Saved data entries
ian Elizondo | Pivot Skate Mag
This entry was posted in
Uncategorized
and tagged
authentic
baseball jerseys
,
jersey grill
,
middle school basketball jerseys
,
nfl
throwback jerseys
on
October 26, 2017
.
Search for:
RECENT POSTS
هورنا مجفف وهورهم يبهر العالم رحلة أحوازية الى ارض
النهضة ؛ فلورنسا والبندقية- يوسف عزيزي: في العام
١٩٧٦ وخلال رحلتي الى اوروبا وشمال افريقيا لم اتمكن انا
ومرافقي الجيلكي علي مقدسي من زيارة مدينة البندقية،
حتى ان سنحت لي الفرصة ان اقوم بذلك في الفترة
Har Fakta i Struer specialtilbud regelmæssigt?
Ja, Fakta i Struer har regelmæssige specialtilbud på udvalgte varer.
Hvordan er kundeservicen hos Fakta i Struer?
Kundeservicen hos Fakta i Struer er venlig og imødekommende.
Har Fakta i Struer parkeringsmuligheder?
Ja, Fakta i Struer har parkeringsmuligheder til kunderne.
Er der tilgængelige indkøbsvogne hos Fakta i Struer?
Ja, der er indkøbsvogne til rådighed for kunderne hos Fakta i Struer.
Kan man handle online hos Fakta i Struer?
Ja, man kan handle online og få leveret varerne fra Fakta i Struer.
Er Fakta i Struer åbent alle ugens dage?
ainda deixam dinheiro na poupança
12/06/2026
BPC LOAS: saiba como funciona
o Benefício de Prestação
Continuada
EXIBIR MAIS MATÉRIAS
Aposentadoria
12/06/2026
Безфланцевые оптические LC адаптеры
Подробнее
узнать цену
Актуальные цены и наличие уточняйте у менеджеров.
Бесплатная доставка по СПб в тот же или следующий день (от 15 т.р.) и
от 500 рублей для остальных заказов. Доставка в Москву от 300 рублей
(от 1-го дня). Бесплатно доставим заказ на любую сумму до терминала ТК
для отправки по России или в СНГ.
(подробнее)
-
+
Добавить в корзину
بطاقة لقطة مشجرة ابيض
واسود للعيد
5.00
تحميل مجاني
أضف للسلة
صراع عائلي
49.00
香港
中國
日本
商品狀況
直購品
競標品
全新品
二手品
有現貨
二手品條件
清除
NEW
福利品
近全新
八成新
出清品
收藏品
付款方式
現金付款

EXERCISE DESCRIPTION:
Retype only the stretch of lines above starting at the one with "ومرافقي الجيلكي علي" and stopping at the one with "узнать цену", exactly as written, with both kept.

TASK RESULT:
ومرافقي الجيلكي علي مقدسي من زيارة مدينة البندقية،
حتى ان سنحت لي الفرصة ان اقوم بذلك في الفترة
Har Fakta i Struer specialtilbud regelmæssigt?
Ja, Fakta i Struer har regelmæssige specialtilbud på udvalgte varer.
Hvordan er kundeservicen hos Fakta i Struer?
Kundeservicen hos Fakta i Struer er venlig og imødekommende.
Har Fakta i Struer parkeringsmuligheder?
Ja, Fakta i Struer har parkeringsmuligheder til kunderne.
Er der tilgængelige indkøbsvogne hos Fakta i Struer?
Ja, der er indkøbsvogne til rådighed for kunderne hos Fakta i Struer.
Kan man handle online hos Fakta i Struer?
Ja, man kan handle online og få leveret varerne fra Fakta i Struer.
Er Fakta i Struer åbent alle ugens dage?
ainda deixam dinheiro na poupança
12/06/2026
BPC LOAS: saiba como funciona
o Benefício de Prestação
Continuada
EXIBIR MAIS MATÉRIAS
Aposentadoria
12/06/2026
Безфланцевые оптические LC адаптеры
Подробнее
узнать цену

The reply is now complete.